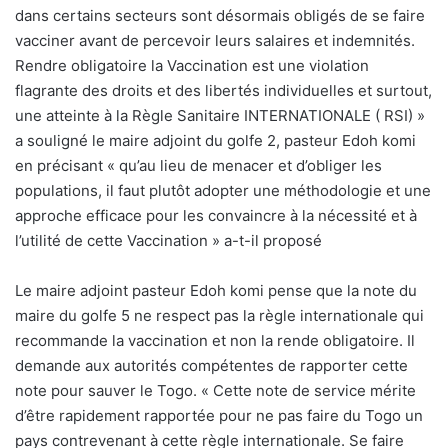
dans certains secteurs sont désormais obligés de se faire
vacciner avant de percevoir leurs salaires et indemnités.
Rendre obligatoire la Vaccination est une violation
flagrante des droits et des libertés individuelles et surtout,
une atteinte à la Règle Sanitaire INTERNATIONALE ( RSI) »
a souligné le maire adjoint du golfe 2, pasteur Edoh komi
en précisant « qu’au lieu de menacer et d’obliger les
populations, il faut plutôt adopter une méthodologie et une
approche efficace pour les convaincre à la nécessité et à
l’utilité de cette Vaccination » a-t-il proposé
Le maire adjoint pasteur Edoh komi pense que la note du
maire du golfe 5 ne respect pas la règle internationale qui
recommande la vaccination et non la rende obligatoire. Il
demande aux autorités compétentes de rapporter cette
note pour sauver le Togo. « Cette note de service mérite
d’être rapidement rapportée pour ne pas faire du Togo un
pays contrevenant à cette règle internationale. Se faire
◆ ◆ ◆ ◆ ◆
* _YOUR GOAL_
Print nothing but the lines from the line with "Le maire adjoint pasteur" to the last line of the records above. Both of those lines count.

* _WRITTEN SOLUTION_
Le maire adjoint pasteur Edoh komi pense que la note du
maire du golfe 5 ne respect pas la règle internationale qui
recommande la vaccination et non la rende obligatoire. Il
demande aux autorités compétentes de rapporter cette
note pour sauver le Togo. « Cette note de service mérite
d’être rapidement rapportée pour ne pas faire du Togo un
pays contrevenant à cette règle internationale. Se faire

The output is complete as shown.